Dataset entries
----

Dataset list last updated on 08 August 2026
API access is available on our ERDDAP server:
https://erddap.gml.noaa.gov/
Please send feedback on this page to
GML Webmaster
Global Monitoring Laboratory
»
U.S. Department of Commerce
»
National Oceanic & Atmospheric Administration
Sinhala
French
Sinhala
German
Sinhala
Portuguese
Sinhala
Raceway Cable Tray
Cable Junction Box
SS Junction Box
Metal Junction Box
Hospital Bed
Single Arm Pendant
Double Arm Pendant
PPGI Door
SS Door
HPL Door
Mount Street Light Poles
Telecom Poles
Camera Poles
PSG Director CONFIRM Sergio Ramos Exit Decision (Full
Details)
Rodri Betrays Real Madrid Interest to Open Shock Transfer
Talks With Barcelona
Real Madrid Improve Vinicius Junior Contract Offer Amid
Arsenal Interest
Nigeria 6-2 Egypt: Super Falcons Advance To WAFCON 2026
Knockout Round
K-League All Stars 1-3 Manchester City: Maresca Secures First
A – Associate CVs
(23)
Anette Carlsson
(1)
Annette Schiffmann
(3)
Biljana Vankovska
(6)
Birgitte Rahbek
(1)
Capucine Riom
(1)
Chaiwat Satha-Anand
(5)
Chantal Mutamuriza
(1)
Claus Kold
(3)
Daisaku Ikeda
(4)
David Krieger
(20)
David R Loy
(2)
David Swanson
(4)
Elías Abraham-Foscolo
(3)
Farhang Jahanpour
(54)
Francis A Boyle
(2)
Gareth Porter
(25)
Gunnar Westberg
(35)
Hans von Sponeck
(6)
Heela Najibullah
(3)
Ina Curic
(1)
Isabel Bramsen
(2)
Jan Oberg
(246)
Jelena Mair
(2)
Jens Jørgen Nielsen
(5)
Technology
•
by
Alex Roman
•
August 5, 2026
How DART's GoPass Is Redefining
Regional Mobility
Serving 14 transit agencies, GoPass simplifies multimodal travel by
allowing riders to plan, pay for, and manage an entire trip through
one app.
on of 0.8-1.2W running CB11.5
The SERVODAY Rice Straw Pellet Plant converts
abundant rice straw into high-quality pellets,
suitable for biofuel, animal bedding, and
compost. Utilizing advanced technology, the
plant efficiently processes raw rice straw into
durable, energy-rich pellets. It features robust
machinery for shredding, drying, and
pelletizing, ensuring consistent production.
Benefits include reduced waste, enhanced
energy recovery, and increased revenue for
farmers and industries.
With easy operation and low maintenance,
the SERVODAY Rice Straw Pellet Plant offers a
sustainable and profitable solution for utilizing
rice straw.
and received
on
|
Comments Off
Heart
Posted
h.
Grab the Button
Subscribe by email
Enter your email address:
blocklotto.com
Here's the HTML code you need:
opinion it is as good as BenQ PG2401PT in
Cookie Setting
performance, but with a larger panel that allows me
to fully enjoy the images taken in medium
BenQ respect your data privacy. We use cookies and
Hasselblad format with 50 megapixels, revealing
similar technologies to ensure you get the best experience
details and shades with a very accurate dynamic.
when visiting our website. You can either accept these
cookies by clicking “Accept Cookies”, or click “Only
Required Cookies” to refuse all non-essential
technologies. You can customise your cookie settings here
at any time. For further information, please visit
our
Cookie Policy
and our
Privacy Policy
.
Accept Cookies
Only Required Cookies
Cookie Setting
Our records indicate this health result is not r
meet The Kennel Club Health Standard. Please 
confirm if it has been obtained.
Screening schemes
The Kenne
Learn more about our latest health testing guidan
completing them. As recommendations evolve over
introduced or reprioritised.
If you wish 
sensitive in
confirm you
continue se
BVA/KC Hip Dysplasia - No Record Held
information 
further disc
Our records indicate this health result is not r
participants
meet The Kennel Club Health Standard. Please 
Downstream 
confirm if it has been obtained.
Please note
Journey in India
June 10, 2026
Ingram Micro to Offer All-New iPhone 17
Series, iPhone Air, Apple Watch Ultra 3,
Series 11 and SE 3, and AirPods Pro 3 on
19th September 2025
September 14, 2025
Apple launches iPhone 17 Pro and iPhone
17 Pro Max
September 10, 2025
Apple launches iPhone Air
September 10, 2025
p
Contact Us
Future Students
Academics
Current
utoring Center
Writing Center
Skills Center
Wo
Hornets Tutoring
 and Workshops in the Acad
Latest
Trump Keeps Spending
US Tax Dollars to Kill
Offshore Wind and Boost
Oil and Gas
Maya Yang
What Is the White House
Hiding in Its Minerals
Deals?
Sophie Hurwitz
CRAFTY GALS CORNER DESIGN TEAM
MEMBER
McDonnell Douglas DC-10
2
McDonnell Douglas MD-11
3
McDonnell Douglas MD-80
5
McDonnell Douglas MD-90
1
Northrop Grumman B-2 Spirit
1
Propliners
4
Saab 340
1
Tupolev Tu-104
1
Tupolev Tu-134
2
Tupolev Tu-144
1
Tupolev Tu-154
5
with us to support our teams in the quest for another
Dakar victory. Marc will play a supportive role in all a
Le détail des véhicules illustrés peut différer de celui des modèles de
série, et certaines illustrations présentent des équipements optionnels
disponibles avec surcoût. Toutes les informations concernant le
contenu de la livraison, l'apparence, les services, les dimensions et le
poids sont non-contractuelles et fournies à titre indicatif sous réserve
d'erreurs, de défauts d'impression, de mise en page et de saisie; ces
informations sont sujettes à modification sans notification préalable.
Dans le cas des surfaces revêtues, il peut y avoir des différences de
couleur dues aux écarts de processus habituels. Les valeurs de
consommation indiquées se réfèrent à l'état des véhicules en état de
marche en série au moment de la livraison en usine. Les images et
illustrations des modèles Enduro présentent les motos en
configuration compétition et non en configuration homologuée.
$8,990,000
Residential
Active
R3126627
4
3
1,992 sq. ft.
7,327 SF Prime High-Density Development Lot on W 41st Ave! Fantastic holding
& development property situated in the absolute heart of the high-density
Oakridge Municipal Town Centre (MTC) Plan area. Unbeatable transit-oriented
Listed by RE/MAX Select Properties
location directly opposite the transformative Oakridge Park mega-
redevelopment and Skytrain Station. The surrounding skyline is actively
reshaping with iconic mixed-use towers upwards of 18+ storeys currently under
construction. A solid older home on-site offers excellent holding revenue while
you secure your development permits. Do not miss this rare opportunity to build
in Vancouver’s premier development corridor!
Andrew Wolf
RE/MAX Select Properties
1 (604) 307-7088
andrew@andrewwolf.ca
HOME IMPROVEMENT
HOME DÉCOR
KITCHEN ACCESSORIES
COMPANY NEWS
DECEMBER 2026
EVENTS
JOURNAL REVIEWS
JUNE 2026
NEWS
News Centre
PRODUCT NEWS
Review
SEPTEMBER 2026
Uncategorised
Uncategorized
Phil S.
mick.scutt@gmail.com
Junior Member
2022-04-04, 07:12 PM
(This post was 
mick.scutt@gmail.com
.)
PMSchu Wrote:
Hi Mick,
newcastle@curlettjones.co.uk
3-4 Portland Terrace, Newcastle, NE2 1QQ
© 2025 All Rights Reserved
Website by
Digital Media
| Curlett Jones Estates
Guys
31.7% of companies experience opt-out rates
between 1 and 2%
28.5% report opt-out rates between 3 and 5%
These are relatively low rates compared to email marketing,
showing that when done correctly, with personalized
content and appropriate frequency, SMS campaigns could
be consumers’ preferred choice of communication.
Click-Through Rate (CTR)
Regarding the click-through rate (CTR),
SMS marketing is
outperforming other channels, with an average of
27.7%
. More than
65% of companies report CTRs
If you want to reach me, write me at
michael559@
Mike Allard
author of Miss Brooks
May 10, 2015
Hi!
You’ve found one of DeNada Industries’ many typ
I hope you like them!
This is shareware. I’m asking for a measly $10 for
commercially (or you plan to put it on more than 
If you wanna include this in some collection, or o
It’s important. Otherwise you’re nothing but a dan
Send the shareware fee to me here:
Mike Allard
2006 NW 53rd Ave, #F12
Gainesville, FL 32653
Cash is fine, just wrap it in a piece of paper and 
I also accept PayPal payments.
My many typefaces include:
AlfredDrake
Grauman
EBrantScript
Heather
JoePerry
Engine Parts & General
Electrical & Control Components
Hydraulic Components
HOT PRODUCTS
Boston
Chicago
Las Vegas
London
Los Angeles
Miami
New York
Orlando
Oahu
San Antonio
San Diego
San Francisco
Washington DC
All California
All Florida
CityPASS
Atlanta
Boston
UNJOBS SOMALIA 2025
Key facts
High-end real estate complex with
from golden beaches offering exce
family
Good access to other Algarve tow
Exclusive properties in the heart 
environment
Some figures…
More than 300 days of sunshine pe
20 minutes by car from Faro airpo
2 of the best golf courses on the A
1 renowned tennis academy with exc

----

▸ **WORK TO BE COMPLETED**: Reproduce, character for character, only the lines of the preceding data that start at the line with "of the high-density" and end at the line with "location directly opposite", both included.

▸ **RESPONSE TO THE EXERCISE**:
& development property situated in the absolute heart of the high-density
Oakridge Municipal Town Centre (MTC) Plan area. Unbeatable transit-oriented
Listed by RE/MAX Select Properties
location directly opposite the transformative Oakridge Park mega-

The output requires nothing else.